Se confronter aux éléments, parcourir à pied les quelque trois kilomètres qui séparent Maurois de Bertry n’était pas pour effrayer notre homme de 38 ans. l'hiver battait son plein, la neige était tombée à gros flocons, couvrant le sol sur plusieurs centimètres. De jour le spectacle était ébouissant. Cette blancheur, au moindre rayon de lune, rendait la nuit si lumineuse.
Le 10 février 1889, après avoir passé une soirée « bien arrosée » à Maurois en compagnie de son frère cadet Jules, les deux hommes entamèrent, sur le coup de minuit, le retour vers leur domicile à Bertry. Comme à l’accoutumée, ils empruntèrent la route parfois peu délimitée et recouverte de neige. En chemin, Henri s’arrêta pour satisfaire un besoin pressant, laissant son frère continuer sans lui. Ce fut la dernière fois qu’il fut aperçu vivant.

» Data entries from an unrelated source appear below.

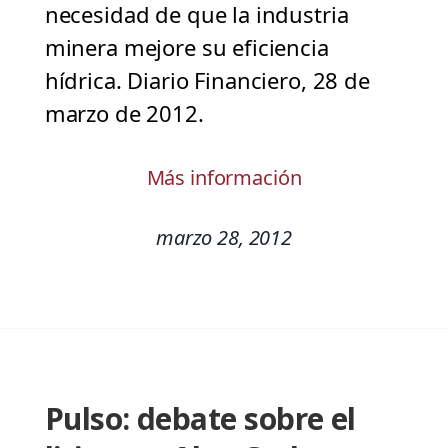
necesidad de que la industria
minera mejore su eficiencia
hídrica. Diario Financiero, 28 de
marzo de 2012.
Más información
marzo 28, 2012
Pulso: debate sobre el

Le lendemain matin, un habitant du village, Élie Lefèvre, croisa le corps d’Henri, étendu dans la neige, inerte. Malgré une tentative pour alerter les secours, il était trop tard : il ne put être ranimé. Si l’hiver n’était pas exceptionnellement rude, une nuit passée dehors exposé aux températures glaciales, avait probablement suffi à entraîner l’hypothermie et la mort de l’homme en état d’ivresse.